TASK INSTRUCTIONS: For each line of the material, check for the string "click"; then state how many lines had it, giving only the number.

DATASET CONTENT:
Start of Block

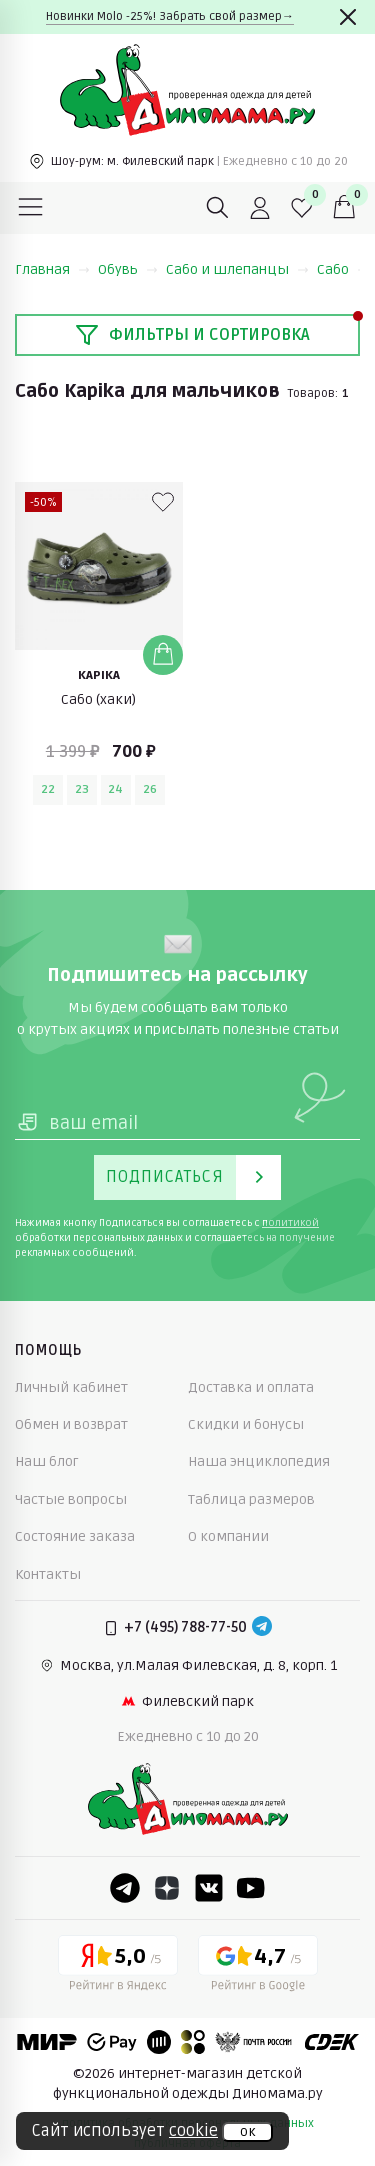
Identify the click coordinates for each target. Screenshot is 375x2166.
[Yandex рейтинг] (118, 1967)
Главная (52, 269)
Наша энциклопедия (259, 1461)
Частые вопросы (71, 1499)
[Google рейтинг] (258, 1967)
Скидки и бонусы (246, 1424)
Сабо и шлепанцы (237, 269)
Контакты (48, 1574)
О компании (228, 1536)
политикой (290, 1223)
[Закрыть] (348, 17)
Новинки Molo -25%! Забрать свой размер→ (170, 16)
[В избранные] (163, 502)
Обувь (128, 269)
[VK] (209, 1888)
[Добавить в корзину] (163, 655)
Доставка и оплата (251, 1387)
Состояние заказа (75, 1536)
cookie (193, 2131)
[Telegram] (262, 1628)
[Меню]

End of Block
Start of Block

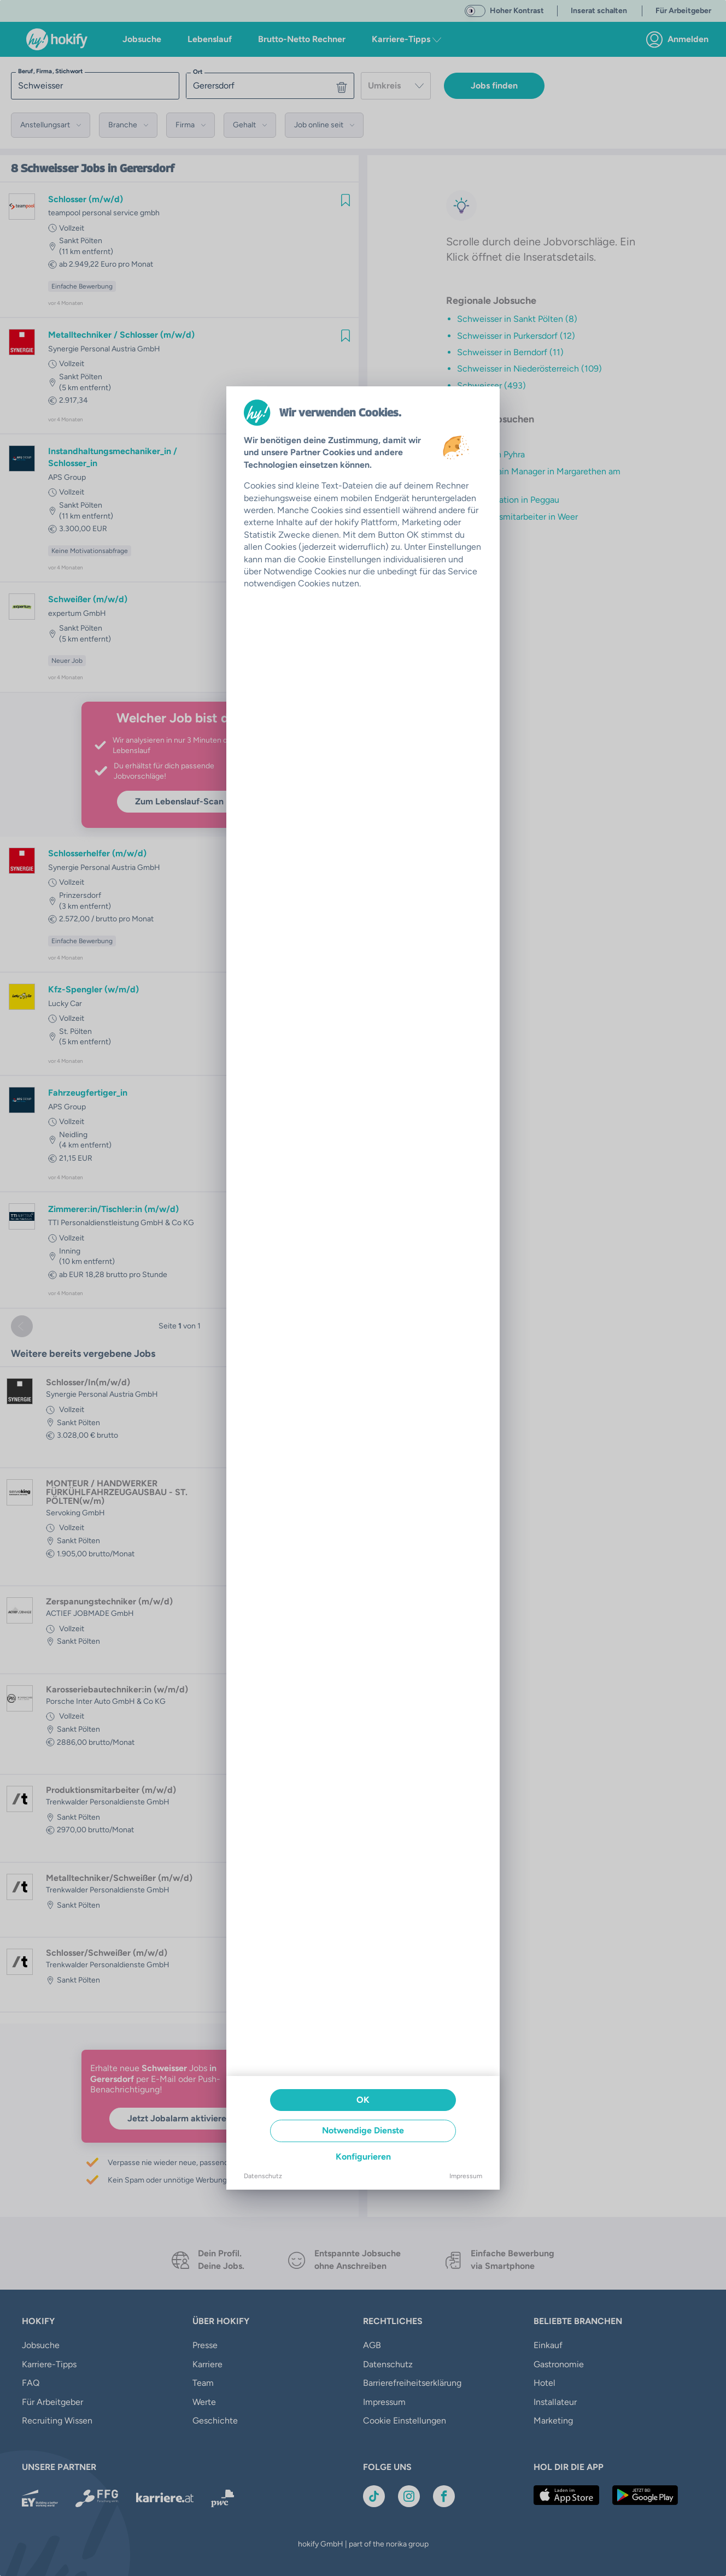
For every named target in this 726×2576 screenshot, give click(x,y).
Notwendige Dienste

End of Block

SOLUTION FOR THIS PROBLEM: 2